A nation born to freedom must forever remind itself that the liberties of its citizens are secure in their own wisdom. That the struggle for freedom is a permanent revolution through which the notions of human dignity are constantly revisited.

Those on the side of freedom, therefore, ought to speak aloud and together. It would be a colossal tragedy if the parties that stand for freedom — from oppression, exploitation and fear — were to baulk at projecting this election as another struggle for freedom, lest their campaign is trounced at the altar of a perverse idea of nationalism. Only through an unrelenting struggle for the vindication of this nation’s values can political parties redeem their waning credibility as upholders of the people’s priorities.

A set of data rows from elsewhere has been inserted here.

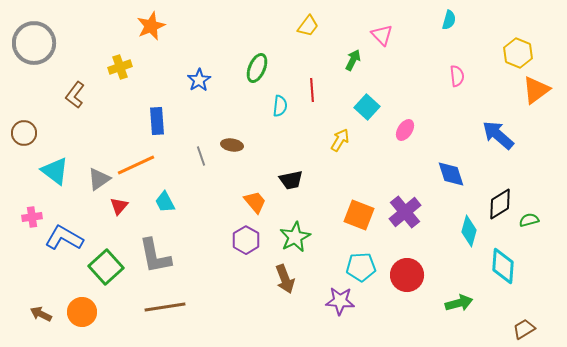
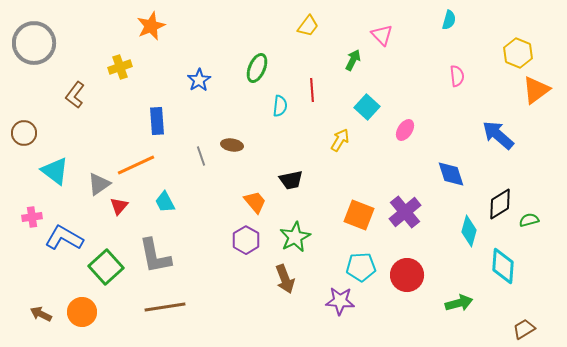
gray triangle at (99, 179): moved 5 px down
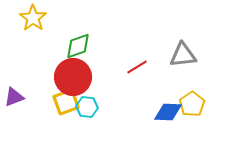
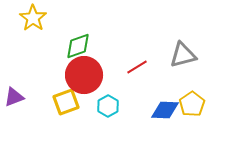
gray triangle: rotated 8 degrees counterclockwise
red circle: moved 11 px right, 2 px up
cyan hexagon: moved 21 px right, 1 px up; rotated 25 degrees clockwise
blue diamond: moved 3 px left, 2 px up
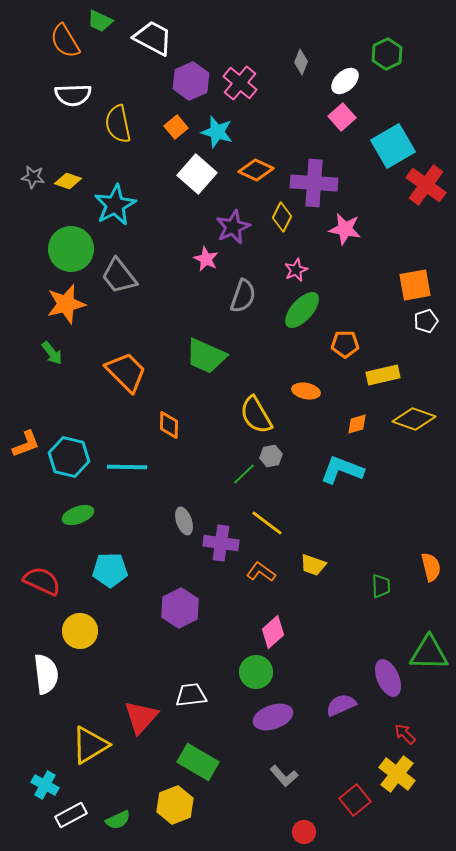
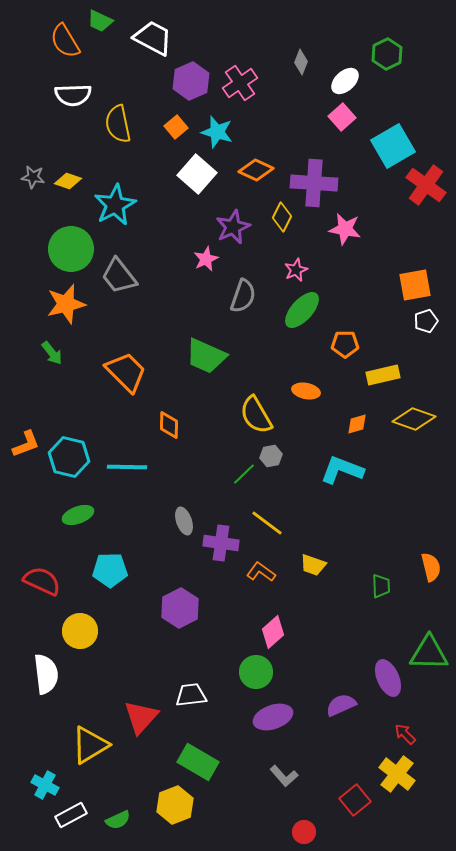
pink cross at (240, 83): rotated 16 degrees clockwise
pink star at (206, 259): rotated 20 degrees clockwise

Rahul Gandhi’s statement in Chennai (March 13) regarding the assault on democratic institutions and the need to remove a feeling of pervasive fear in the country is reassuring given the context. All individuals and authority figures supporting an open society are obliged to unite because “…the extensiveness of the folded fan draws breath and flourishes only in spreading.” (Walter Benjamin). While navigating our politics in these troubled times, we cannot forget the lesson of history that the majority vote does not guarantee freedom unless the majority stands up for freedom. For this to happen the election must be fought in defence of an idea of India that celebrates freedom — an idea which is under siege.

This article first appeared in the print edition on March 28, 2019 under the title ‘A fight for freedom’. The writer is a former Union Minister of law and justice.